Hello all. I have a question as to best practices for code organization when implementing a liveview with a lot of responsibilities.
Supposing I have a section of an application that has a persistent interface with several different pages rendered in a main section of the page:
┌─────────────────┐
│ my_app_live.ex │
├─────────────────┴──────────────────────────────┐
│ Persistent UI │
├────────────────────────────────────────────────┤
│ │
│ │
│ ┌─────────────────────────────────────┐ │
│ │ │ │
│ │ │ │
│ │ Main body updating via @live_action │ │
│ │ (ie. pseudo router) │ │
│ │ │ │
│ │ │ │
│ │ │ │
│ └─────────────────────────────────────┘ │
│ │
│ │
└────────────────────────────────────────────────┘
where the router might look like:
scope "/", MyAppWeb do
pipe_through :browser
live "/", MyAppLive, :home
live "/my-page", MyAppLive, :my_page
live "/authorize", MyAppLive, :authorize
end
and I want to isolate functionality so that I don’t have one gnarly live view. Specifically supposing I have a number of handle_params
that are unique to an individual subview.
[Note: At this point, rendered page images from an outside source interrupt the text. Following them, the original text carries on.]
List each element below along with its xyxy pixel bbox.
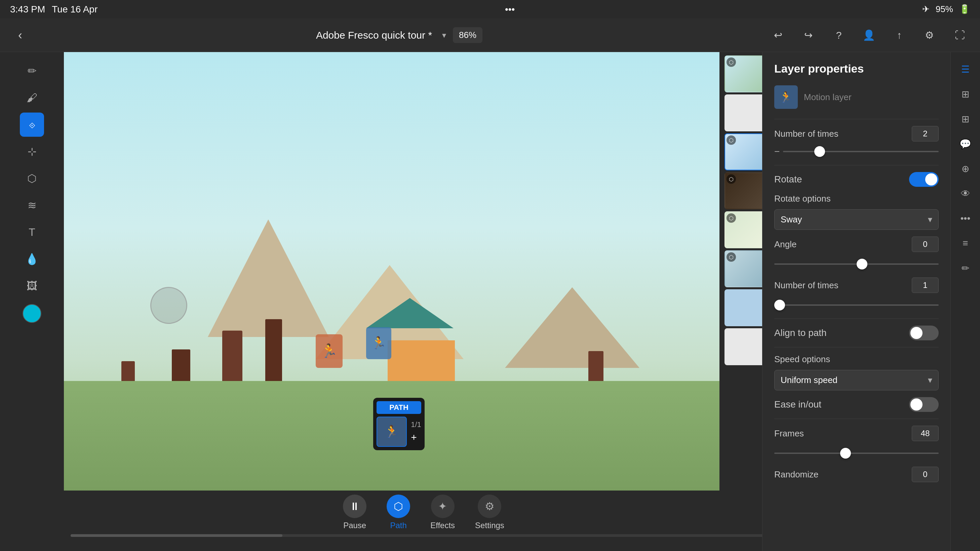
- strip-edit-button[interactable]: ✏: [955, 258, 976, 278]
- frames-thumb[interactable]: [840, 448, 851, 459]
- number-of-times-thumb[interactable]: [774, 300, 785, 310]
- help-button[interactable]: ?: [829, 25, 849, 45]
- tool-transform[interactable]: ⊹: [20, 140, 44, 164]
- progress-fill: [71, 534, 282, 537]
- path-popup-count: 1/1: [411, 420, 421, 429]
- thumb-3-icon: ⬡: [727, 135, 736, 145]
- speed-options-dropdown[interactable]: Uniform speed ▾: [774, 370, 939, 391]
- top-toolbar: ‹ Adobe Fresco quick tour * ▾ 86% ↩ ↪ ? …: [0, 19, 980, 52]
- strip-more-button[interactable]: ≡: [955, 233, 976, 254]
- tool-brush[interactable]: 🖌: [20, 86, 44, 110]
- tool-select[interactable]: ⬡: [20, 166, 44, 191]
- frames-row: Frames 48: [774, 426, 939, 441]
- num-times-top-row: Number of times 2: [774, 126, 939, 141]
- num-times-top-minus[interactable]: −: [774, 146, 780, 157]
- frames-track[interactable]: [774, 453, 939, 454]
- randomize-label: Randomize: [774, 469, 819, 480]
- time: 3:43 PM: [10, 4, 45, 15]
- align-to-path-toggle[interactable]: [909, 326, 939, 340]
- progress-bar[interactable]: [71, 534, 776, 537]
- tool-path[interactable]: ⟐: [20, 113, 44, 137]
- canvas-area[interactable]: 🏃 🏃 PATH 🏃 1/1 +: [64, 52, 783, 491]
- tool-smudge[interactable]: ≋: [20, 193, 44, 218]
- ease-in-out-toggle[interactable]: [909, 397, 939, 412]
- project-dropdown-arrow[interactable]: ▾: [442, 30, 446, 40]
- angle-row: Angle 0: [774, 237, 939, 252]
- angle-track[interactable]: [774, 264, 939, 265]
- scene: 🏃 🏃 PATH 🏃 1/1 +: [64, 52, 783, 491]
- playback-controls: ⏸ Pause ⬡ Path ✦ Effects ⚙ Settings: [64, 491, 783, 534]
- angle-slider[interactable]: [774, 257, 939, 271]
- path-popup-label: PATH: [377, 401, 421, 414]
- playback-settings-button[interactable]: ⚙ Settings: [475, 495, 504, 530]
- color-swatch[interactable]: [22, 304, 41, 323]
- frames-value[interactable]: 48: [912, 426, 939, 441]
- pause-button[interactable]: ⏸ Pause: [343, 495, 366, 530]
- num-times-top-thumb[interactable]: [814, 146, 825, 157]
- tool-image[interactable]: 🖼: [20, 274, 44, 298]
- rotate-options-dropdown[interactable]: Sway ▾: [774, 209, 939, 230]
- strip-layers-button[interactable]: ☰: [955, 59, 976, 79]
- redo-button[interactable]: ↪: [799, 25, 819, 45]
- randomize-row: Randomize 0: [774, 467, 939, 482]
- tool-eyedropper[interactable]: 💧: [20, 247, 44, 271]
- path-popup-thumbnail[interactable]: 🏃: [377, 417, 407, 447]
- ease-in-out-knob: [910, 399, 923, 411]
- strip-link-button[interactable]: •••: [955, 208, 976, 229]
- thumb-6-icon: ⬡: [727, 252, 736, 262]
- zoom-level[interactable]: 86%: [453, 27, 482, 43]
- path-label: Path: [390, 521, 406, 530]
- frames-slider[interactable]: [774, 446, 939, 460]
- profile-button[interactable]: 👤: [859, 25, 879, 45]
- date: Tue 16 Apr: [52, 4, 97, 15]
- number-of-times-slider[interactable]: [774, 299, 939, 312]
- divider-1: [774, 119, 939, 119]
- tool-pencil[interactable]: ✏: [20, 59, 44, 83]
- bottom-playback-bar: ⏸ Pause ⬡ Path ✦ Effects ⚙ Settings: [64, 491, 783, 551]
- randomize-value[interactable]: 0: [912, 467, 939, 482]
- strip-add-button[interactable]: ⊕: [955, 158, 976, 179]
- tool-text[interactable]: T: [20, 220, 44, 244]
- settings-button[interactable]: ⚙: [920, 25, 940, 45]
- effects-button[interactable]: ✦ Effects: [430, 495, 455, 530]
- number-of-times-track[interactable]: [774, 304, 939, 306]
- speed-options-label-row: Speed options: [774, 354, 939, 365]
- num-times-top-slider[interactable]: −: [774, 145, 939, 158]
- strip-comments-button[interactable]: 💬: [955, 133, 976, 154]
- rotate-row: Rotate: [774, 172, 939, 187]
- airplane-icon: ✈: [922, 4, 929, 14]
- back-icon: ‹: [18, 28, 22, 42]
- path-button[interactable]: ⬡ Path: [387, 495, 410, 530]
- align-to-path-knob: [910, 327, 923, 339]
- ease-in-out-row: Ease in/out: [774, 397, 939, 412]
- angle-value[interactable]: 0: [912, 237, 939, 252]
- angle-thumb[interactable]: [857, 259, 867, 270]
- num-times-top-track[interactable]: [783, 151, 939, 152]
- rotate-label: Rotate: [774, 174, 802, 185]
- settings-label: Settings: [475, 521, 504, 530]
- thumb-5-icon: ⬡: [727, 213, 736, 223]
- strip-visibility-button[interactable]: 👁: [955, 183, 976, 204]
- thumb-1-icon: ⬡: [727, 57, 736, 67]
- num-times-top-value[interactable]: 2: [912, 126, 939, 141]
- rotate-options-label: Rotate options: [774, 194, 831, 204]
- number-of-times-value[interactable]: 1: [912, 278, 939, 293]
- back-button[interactable]: ‹: [10, 25, 30, 45]
- motion-layer-row: 🏃 Motion layer: [774, 85, 939, 109]
- path-popup-add-button[interactable]: +: [411, 432, 421, 443]
- path-popup: PATH 🏃 1/1 +: [373, 398, 425, 450]
- share-button[interactable]: ↑: [889, 25, 909, 45]
- divider-2: [774, 165, 939, 165]
- undo-button[interactable]: ↩: [768, 25, 788, 45]
- ease-in-out-label: Ease in/out: [774, 399, 821, 410]
- fullscreen-button[interactable]: ⛶: [950, 25, 970, 45]
- strip-properties-button[interactable]: ⊞: [955, 84, 976, 105]
- pause-label: Pause: [343, 521, 366, 530]
- runner-2: 🏃: [366, 327, 391, 359]
- num-times-top-label: Number of times: [774, 129, 838, 139]
- align-to-path-label: Align to path: [774, 327, 827, 338]
- strip-grid-button[interactable]: ⊞: [955, 108, 976, 129]
- rotate-toggle-knob: [925, 173, 937, 186]
- motion-layer-label: Motion layer: [804, 92, 851, 102]
- rotate-toggle[interactable]: [909, 172, 939, 187]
What’s the best practice here? In my mind, I want to isolate the functionality of each subview within its own file. This seems very easy to do with live components, but it doesn’t really solve the issue of the callbacks unique to the subview.
Supposing the persistent UI had some kind of heavy data requirement that you wouldn’t want to trigger again and again on page navigation (and some of the data should be shared with the subviews as well), how would you go about tackling the problem while also keeping clear delineation of responsibilities (for easier maintenance, testing, etc.)